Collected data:
------------------------

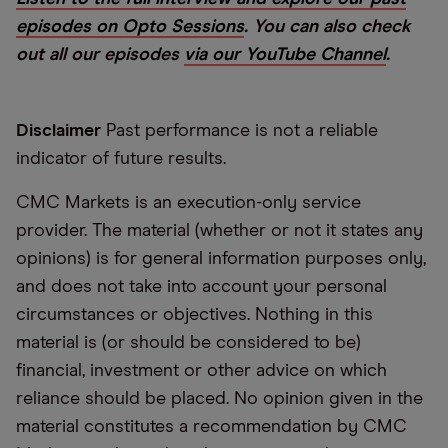
episodes on Opto Sessions
. You can also check
out all our episodes
via our YouTube Channel
.
Disclaimer
Past performance is not a reliable
indicator of future results.
CMC Markets is an execution-only service
provider. The material (whether or not it states any
opinions) is for general information purposes only,
and does not take into account your personal
circumstances or objectives. Nothing in this
material is (or should be considered to be)
financial, investment or other advice on which
reliance should be placed. No opinion given in the
material constitutes a recommendation by CMC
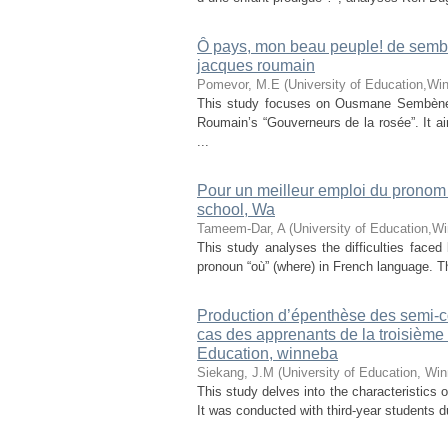
Ȏ pays, mon beau peuple! de semb
jacques roumain
Pomevor, M.E
(
University of Education,Wi
This study focuses on Ousmane Sembène’s
Roumain’s “Gouverneurs de la rosée”. It ai
...
Pour un meilleur emploi du pronom r
school, Wa
Tameem-Dar, A
(
University of Education,W
This study analyses the difficulties faced
pronoun “où” (where) in French language. Th
Production d’épenthèse des semi-c
cas des apprenants de la troisième
Education, winneba
Siekang, J.M
(
University of Education, Wi
This study delves into the characteristics 
It was conducted with third-year students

------------------------

## [WHAT IS EXPECTED]
Your reply must contain each entry exactly as written and no pictures.

## [RESPONSE AREA]
episodes on Opto Sessions
. You can also check
out all our episodes
via our YouTube Channel
.
Disclaimer
Past performance is not a reliable
indicator of future results.
CMC Markets is an execution-only service
provider. The material (whether or not it states any
opinions) is for general information purposes only,
and does not take into account your personal
circumstances or objectives. Nothing in this
material is (or should be considered to be)
financial, investment or other advice on which
reliance should be placed. No opinion given in the
material constitutes a recommendation by CMC
Ȏ pays, mon beau peuple! de semb
jacques roumain
Pomevor, M.E
(
University of Education,Wi
This study focuses on Ousmane Sembène’s
Roumain’s “Gouverneurs de la rosée”. It ai
...
Pour un meilleur emploi du pronom r
school, Wa
Tameem-Dar, A
(
University of Education,W
This study analyses the difficulties faced
pronoun “où” (where) in French language. Th
Production d’épenthèse des semi-c
cas des apprenants de la troisième
Education, winneba
Siekang, J.M
(
University of Education, Wi
This study delves into the characteristics 
It was conducted with third-year students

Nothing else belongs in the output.